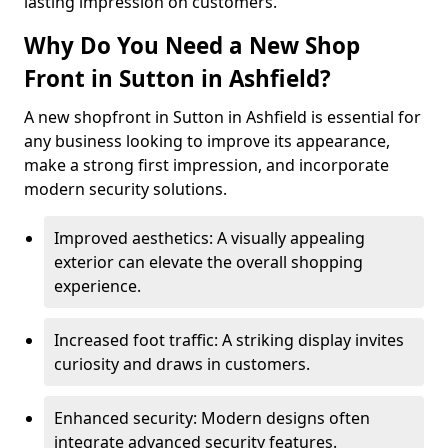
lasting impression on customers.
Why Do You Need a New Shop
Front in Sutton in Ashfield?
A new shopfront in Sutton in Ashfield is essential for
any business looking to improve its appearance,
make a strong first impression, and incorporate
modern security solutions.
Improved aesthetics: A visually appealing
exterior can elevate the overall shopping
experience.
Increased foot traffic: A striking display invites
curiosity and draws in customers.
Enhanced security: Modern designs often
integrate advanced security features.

---

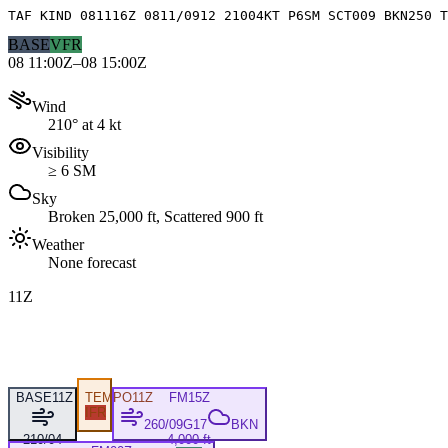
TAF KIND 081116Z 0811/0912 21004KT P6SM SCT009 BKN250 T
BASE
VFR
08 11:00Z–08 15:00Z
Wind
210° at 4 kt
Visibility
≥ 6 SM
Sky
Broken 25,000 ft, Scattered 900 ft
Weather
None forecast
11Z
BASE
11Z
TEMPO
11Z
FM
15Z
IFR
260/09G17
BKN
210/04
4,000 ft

→ What is being asked: Copy out each line of the data above, exactly, if it lies between the line holding "lasting impression on customers." and the line holding "integrate advanced security features.", inclusive; copy no other line.

→ Answer section:
lasting impression on customers.
Why Do You Need a New Shop
Front in Sutton in Ashfield?
A new shopfront in Sutton in Ashfield is essential for
any business looking to improve its appearance,
make a strong first impression, and incorporate
modern security solutions.
Improved aesthetics: A visually appealing
exterior can elevate the overall shopping
experience.
Increased foot traffic: A striking display invites
curiosity and draws in customers.
Enhanced security: Modern designs often
integrate advanced security features.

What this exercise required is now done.